As all our photographic experts are away, I offered to take some snapshots of the sixth that they might not be without a 1917 picture. They turned out not so badly for a first effort at a group. I am enclosing two… Stornoway, 14th June. 1917

Possibly Mr Gibson’s photo of Class VI, The Nicolson Institute, Stornoway, 14 June 1917

In Mr Gibson’s letter this week, we see an interesting mention of Miss Angus’s new sphagnum moss picking company. During WW1, people all over the UK were collecting ‘bog moss’ for its antiseptic and wound dressing properties. Mr Gibson also tells Jean about his photographic endeavours that week. In his original letter, Mr Gibson enclosed two of these photos for Jean and we believe the photo you see on the blog today is one of those two mentioned. However, we cannot be entirely sure and if anyone is able to help with the dating of this photo, we would be very grateful. The next in our series of letters from the W.J. Gibson collection held by Museum nan Eilean. Please get in touch if you have any comments: archives@cne-siar.gov.uk

Jean dear,

We have just had a storm – last night and to-day – but this evening it has cleared up and Mamma and I have been for a walk round the quays and have looked at the magazines in the reading – room.

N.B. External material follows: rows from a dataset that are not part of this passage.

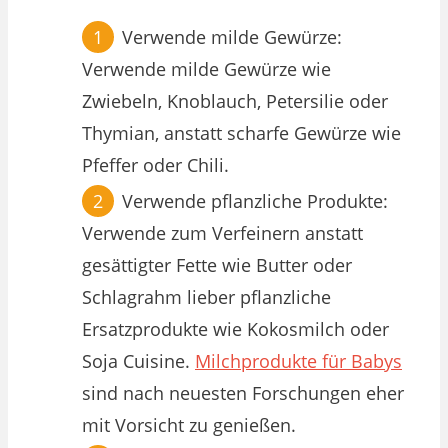
Verwende milde Gewürze:
Verwende milde Gewürze wie
Zwiebeln, Knoblauch, Petersilie oder
Thymian, anstatt scharfe Gewürze wie
Pfeffer oder Chili.
Verwende pflanzliche Produkte:
Verwende zum Verfeinern anstatt
gesättigter Fette wie Butter oder
Schlagrahm lieber pflanzliche
Ersatzprodukte wie Kokosmilch oder
Soja Cuisine.
Milchprodukte für Babys
sind nach neuesten Forschungen eher
mit Vorsicht zu genießen.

Various inspections on this week – Tuesday Mr. Macleod for French, Wednesday a Miss Goodall for Physical Exercises (I beg their pardon – “Physical Education”), and to-day Mr Macleod again for Intermediate English, Hist., and Geog. To-morrow we issue our June reports, and hope for that day to be left in peace.

I do not think there is much to report in the way of news. The Board appointed a Miss Chessor to the Housecraft vacancy. She had a number of years of teaching experience, if I remember right, in Fraserburgh. I hope the appointment will be a success. I think you knew Mary Mildred was one of the nineteen applicants. I was pleased to see in looking over her certificates that she had made good marks during her training. –  Mamma would have mentioned I suppose that Alfred Roberston was in seeing us on Sunday, also Catherine Maciver’s brother John; and one evening we had another old Nicolsonian in, Angus Smith. He has been away from Story for the last 17 years and has been in France with the Canadians during the past year. He is a very nice man. He has left a wife and two children in Canada and come over to bear his share.

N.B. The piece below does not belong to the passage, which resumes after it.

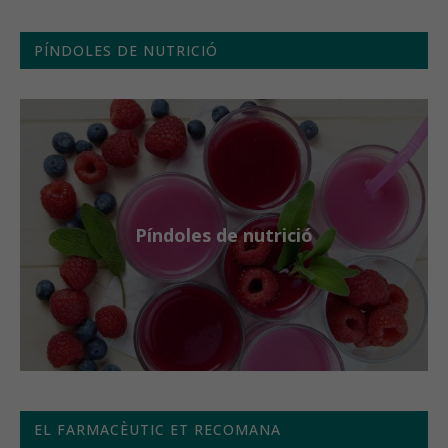
PÍNDOLES DE NUTRICIÓ
Píndoles de nutrició
EL FARMACÈUTIC ET RECOMANA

Miss Angus has a moss-picking company established now, and is sorry she did not arrange it sooner*. Mrs Menzies came in last night to see Mamma, while waiting an hour before going to the prayer-meeting.

Mamma visited Mrs. Smith, Springfield, yesterday, and Mrs. Morison this afternoon. Maud had written to her mother about your new jumper, so it has evidently made a worthy impression on your friends.

As all our photographic experts are away, I offered to take some snapshots of the sixth that they might not be without a 1917 picture. They turned out not so badly for a first effort at a group. I am enclosing two.

Must stop – time for post!

Best love from both.

Papa.

*During the War, sphagnum moss, or ‘bog moss’, was harvested and dried on an industrial scale, for use in dressing wounds. It was mildly antiseptic and could soak up a lot of fluid.